To develop locally using a separate app that consumes a design-system package:

  1. Run npx lerna run link (which will run npm link in consumable packages).
  2. Run npm link @puppet/<package-name> in the consuming app.
  3. Run npx lerna run --parallel watch to rebuild packages on change ( or just npm run watch in the desired package).

Testing

Run npm test in the top folder to test all packages, or npm test in the desired package. You can also run npm lint to check for code formatting errors or npm format to attempt to automatically fix them.

Commit guidelines

  • Granularity: Make commits of logical units (ideally with each commit passing tests, and formatting and refactoring in separate commits).
  • Commit summary: The first line should be no more than 72 characters (with any extra details or motivation in the commit body).
  • Tense: Use the imperative present tense (e.g. "Add feature", not "Added feature") to describe what changed from the consumer's perspective in the commit summary.
xkcd comic about commit messages

Don't do this

See more guidelines for contributors and maintainers in the Principles, Patterns, and Guidelines doc.

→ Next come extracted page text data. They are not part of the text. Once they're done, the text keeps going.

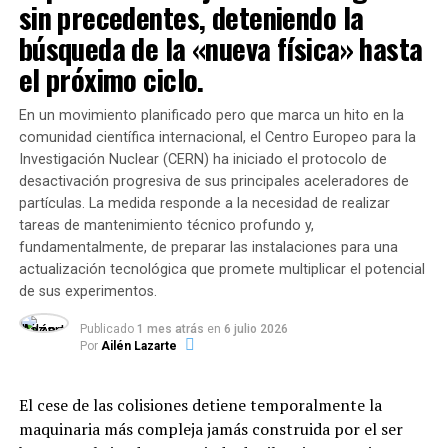
sin precedentes, deteniendo la
junto a la Universidad de Oxford sin retraso alguno.
voluntarios por su valiosa
búsqueda de la «nueva física» hasta
entrega y dedicación al
La semana pasada, en ese marco, la jefa del Ejecutivo
el próximo ciclo.
comunitario, Ursula Von der Leyen, amenazó al
salvar vidas. Venezuela
Gobierno británico de Boris Johnson con vetar las
renacerá con el trabajo de
En un movimiento planificado pero que marca un hito en la
exportaciones de vacunas hacia Reino Unido.
comunidad científica internacional, el Centro Europeo para la
todos”, manifestó a través
Investigación Nuclear (CERN) ha iniciado el protocolo de
Este jueves, Von der Leyen llevará esta propuesta a los
de sus redes sociales el
desactivación progresiva de sus principales aceleradores de
jefes de Estado y de Gobierno de la UE que se reunirán
partículas. La medida responde a la necesidad de realizar
presidente de la Asamblea
por videoconferencia para analizar los problemas que
tareas de mantenimiento técnico profundo y,
enfrenta el bloque respecto a las campañas de
Nacional, Jorge Rodríguez.
fundamentalmente, de preparar las instalaciones para una
inmunización de cada país.
actualización tecnológica que promete multiplicar el potencial
de sus experimentos.
Actualmente,
23.335 personas permanecen
Publicado
1 mes atrás
en
6 julio 2026
albergadas en 107 campamentos transitorios
,
Por
Ailén Lazarte
mientras que más de 128.000 familias han recibido
TEMAS RELACIONADOS:
asistencia directa. Sin embargo, la ONG
Médicos Sin
SIGUENTE
El cese de las colisiones detiene temporalmente la
Fronteras (MSF)
advirtió que unas 6.000 personas
Profundo colapso sanitario en Brasil: más de 2.100
maquinaria más compleja jamás construida por el ser
continúan durmiendo a la intemperie en la vía pública
muertos promedio por día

Pull requests and publishing

Once you have made a change and verified that it works locally including in the Styleguidist website, put up a PR. The author should own seeking review and merging/publishing. Publishing packages to npm is automated with Relay when a PR is merged to main or releases/alpha if Lerna detects a new version in a package's package.json that doesn't yet exist on npm.

  1. Branch: Create a PR from your branch. Note that we usually push the branch directly to this repository rather than a fork.
    • Target the main branch (the default branch) if the change should be published upon merge.
    • Target the releases/alpha branch if it includes a breaking change.
    • Target a feature branch if the change shouldn't be released yet. For example, a "feature" or "integration" branch can be used if you want to batch up multiple changes into a single release, which would then need to be followed up with another PR from that branch to main for a release.
  2. Changelog: Add a line about your change to the package's CHANGELOG.md.
    • Add a heading with the release date. Note that you may use "Unreleased" if it's not going to be released yet.
    • Add context and be specific about the change by prefixing the change with the component affected and referencing props by name.
  3. Version: Update the version to be published, following semver for patch, minor, and major versions. Note that alpha versions also follow semver, in the form 6.0.0-alpha.3.
    • Increment the version in the appropriate package.json files, e.g. packages/react-components/package.json.
    • Also increment the version in the corresponding package-lock.json files. When updating a single package, this is most easily done by simply manually incrementing the version field in the package-lock.json file to match, but can also be done by running npm install, though you may have to run git clean -dfX first to force them to update.
    • Note: Other packages in this project that depend on the incremented package may also need to be udpated to point to the new version, otherwise, you could end up with multiple versions due to the use of lockfiles.
  4. Review: Get a +1 on the PR. Feel free to ping people to find a reviewer. The design-system-codeowners team should be able to help.
  5. Merge: Merge the PR. Merging to main or releases/alpha will trigger a github workflow that runs the npm run publish command.